▶ **EXERCISE INSTRUCTIONS**
Could you count the lines in the entries beneath that hold the word "summary"? Respond with the number alone.
[DATA PROVIDED Boundary: Start]
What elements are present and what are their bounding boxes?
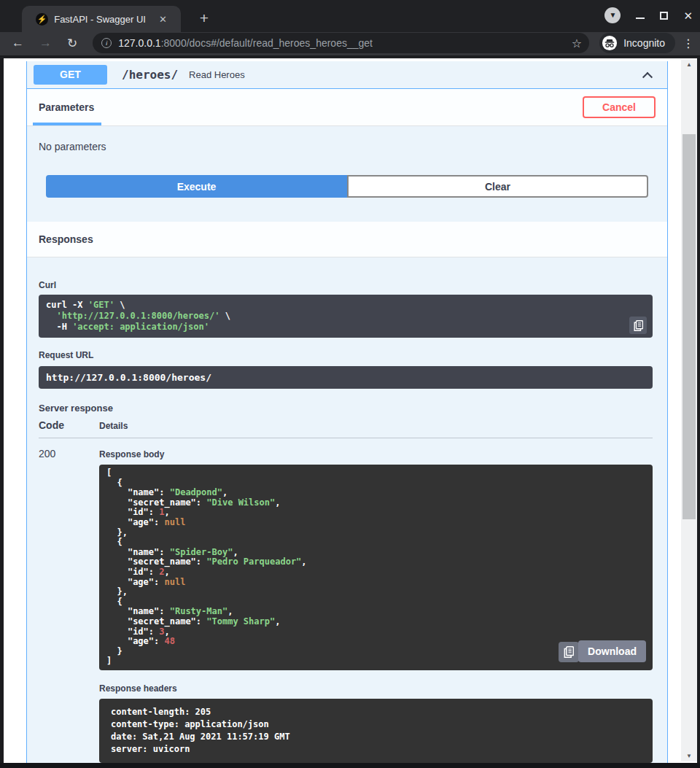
url-path: :8000/docs#/default/read_heroes_heroes__…: [161, 37, 373, 49]
minimize-icon[interactable]: [636, 18, 645, 19]
incognito-badge: Incognito: [599, 33, 675, 53]
request-url-text: http://127.0.0.1:8000/heroes/: [46, 372, 211, 383]
browser-menu-icon[interactable]: ⋮: [682, 36, 693, 50]
back-icon[interactable]: ←: [12, 36, 24, 50]
responses-title: Responses: [39, 233, 93, 245]
response-body-block: [ { "name": "Deadpond", "secret_name": "…: [99, 465, 653, 670]
window-controls: ▼ ✕: [604, 7, 693, 23]
forward-icon[interactable]: →: [39, 36, 52, 50]
scroll-up-icon[interactable]: ▲: [681, 60, 697, 70]
response-row-200: 200 Response body [ { "name": "Deadpond"…: [39, 438, 653, 763]
copy-response-icon[interactable]: [559, 642, 579, 662]
code-column-header: Code: [39, 419, 99, 431]
server-response-label: Server response: [39, 403, 653, 414]
opblock-summary[interactable]: GET /heroes/ Read Heroes: [27, 61, 667, 89]
maximize-icon[interactable]: [660, 12, 668, 20]
clear-button[interactable]: Clear: [347, 175, 648, 198]
browser-toolbar: ← → ↻ i 127.0.0.1:8000/docs#/default/rea…: [0, 32, 700, 57]
request-url-label: Request URL: [39, 350, 653, 360]
bookmark-star-icon[interactable]: ☆: [572, 36, 582, 50]
tab-strip: ⚡ FastAPI - Swagger UI ✕ + ▼ ✕: [0, 0, 700, 32]
status-code: 200: [39, 448, 99, 763]
endpoint-path: /heroes/: [122, 68, 178, 82]
window-bottom-edge: [0, 763, 700, 768]
download-button[interactable]: Download: [578, 640, 646, 662]
scrollbar-thumb[interactable]: [682, 134, 696, 519]
scroll-down-icon[interactable]: ▼: [681, 751, 697, 761]
url-host: 127.0.0.1: [118, 37, 160, 49]
tab-search-icon[interactable]: ▼: [604, 7, 621, 23]
response-table-header: Code Details: [39, 419, 653, 438]
response-headers-label: Response headers: [99, 683, 653, 694]
site-info-icon[interactable]: i: [101, 38, 112, 48]
new-tab-button[interactable]: +: [195, 9, 213, 27]
close-window-icon[interactable]: ✕: [683, 10, 693, 21]
opblock-get-heroes: GET /heroes/ Read Heroes Parameters Canc…: [26, 61, 668, 763]
browser-window: ⚡ FastAPI - Swagger UI ✕ + ▼ ✕ ← → ↻ i 1…: [0, 0, 700, 768]
tab-title: FastAPI - Swagger UI: [54, 14, 146, 25]
parameters-title: Parameters: [39, 101, 94, 113]
execute-button[interactable]: Execute: [46, 175, 347, 198]
page-content: GET /heroes/ Read Heroes Parameters Canc…: [0, 58, 700, 763]
response-body-json: [ { "name": "Deadpond", "secret_name": "…: [106, 468, 307, 666]
cancel-button[interactable]: Cancel: [583, 96, 656, 118]
parameters-header: Parameters Cancel: [27, 89, 667, 126]
tab-close-icon[interactable]: ✕: [159, 14, 167, 25]
fastapi-favicon-icon: ⚡: [36, 13, 48, 26]
execute-button-group: Execute Clear: [27, 171, 667, 222]
browser-tab[interactable]: ⚡ FastAPI - Swagger UI ✕: [22, 6, 181, 32]
details-column-header: Details: [99, 421, 128, 431]
url-text[interactable]: 127.0.0.1:8000/docs#/default/read_heroes…: [118, 37, 373, 49]
reload-icon[interactable]: ↻: [67, 36, 77, 51]
endpoint-summary: Read Heroes: [189, 69, 245, 80]
curl-command-block: curl -X 'GET' \ 'http://127.0.0.1:8000/h…: [39, 295, 653, 338]
curl-command-text: curl -X 'GET' \ 'http://127.0.0.1:8000/h…: [46, 300, 230, 332]
incognito-icon: [602, 35, 618, 51]
responses-header: Responses: [27, 222, 667, 257]
http-method-badge: GET: [34, 65, 107, 85]
copy-curl-icon[interactable]: [629, 317, 647, 334]
server-response-table: Code Details 200 Response body [ { "name…: [39, 419, 653, 763]
page-scrollbar[interactable]: ▲ ▼: [681, 60, 697, 761]
collapse-chevron-icon[interactable]: [642, 71, 653, 82]
responses-body: Curl curl -X 'GET' \ 'http://127.0.0.1:8…: [27, 257, 667, 763]
address-bar[interactable]: i 127.0.0.1:8000/docs#/default/read_hero…: [93, 33, 589, 53]
active-tab-underline: [33, 123, 101, 125]
response-headers-text: content-length: 205 content-type: applic…: [111, 707, 290, 754]
request-url-block: http://127.0.0.1:8000/heroes/: [39, 366, 653, 389]
response-body-label: Response body: [99, 449, 653, 459]
response-headers-block: content-length: 205 content-type: applic…: [99, 699, 653, 763]
no-parameters-text: No parameters: [27, 126, 667, 171]
curl-label: Curl: [39, 280, 653, 290]
incognito-label: Incognito: [623, 37, 665, 49]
[DATA PROVIDED Boundary: End]
▶ **WRITTEN SOLUTION**
2